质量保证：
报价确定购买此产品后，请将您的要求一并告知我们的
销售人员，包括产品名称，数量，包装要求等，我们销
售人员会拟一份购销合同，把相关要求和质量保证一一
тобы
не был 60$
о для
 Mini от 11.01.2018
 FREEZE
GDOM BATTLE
────────────────────
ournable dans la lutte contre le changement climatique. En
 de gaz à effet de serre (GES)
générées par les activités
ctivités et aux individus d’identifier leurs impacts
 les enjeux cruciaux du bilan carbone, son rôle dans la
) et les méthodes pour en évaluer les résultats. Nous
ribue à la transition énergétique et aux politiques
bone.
────────────────────
* **Problem description**
Without adding anything, say how many lines in the listing above include the string "dans".

* **Written solution**
2